## WHAT YOU HAVE TO DO
Restate the entries below exactly, and keep all images out of the answer.

## GIVEN RECORDS
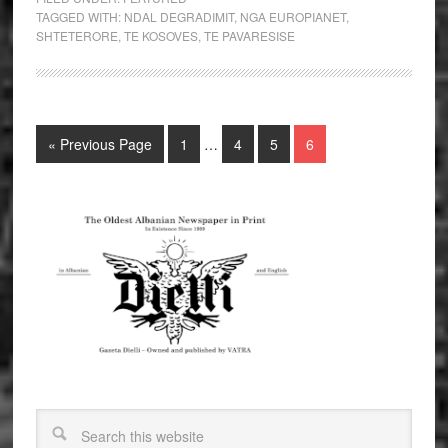
TAGGED WITH:
NDAL DEGRADIMIT
,
NGA EUROPIANET
,
SHTETERORE
,
TE KOSOVES
,
TE PAVARESISE
« Previous Page
1
…
4
5
6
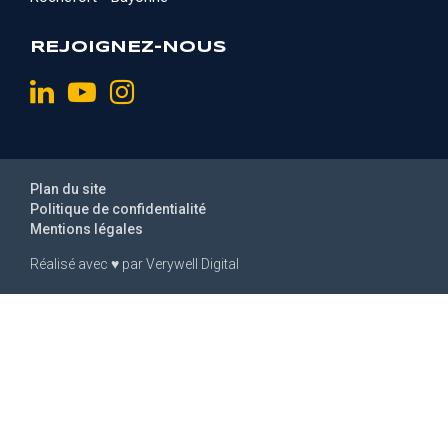
REJOIGNEZ-NOUS
Plan du site
Politique de confidentialité
Mentions légales
Réalisé avec
♥
par
Verywell Digital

## ANSWER
TAGGED WITH:
NDAL DEGRADIMIT
,
NGA EUROPIANET
,
SHTETERORE
,
TE KOSOVES
,
TE PAVARESISE
« Previous Page
1
…
4
5
6
REJOIGNEZ-NOUS
Plan du site
Politique de confidentialité
Mentions légales
Réalisé avec
♥
par
Verywell Digital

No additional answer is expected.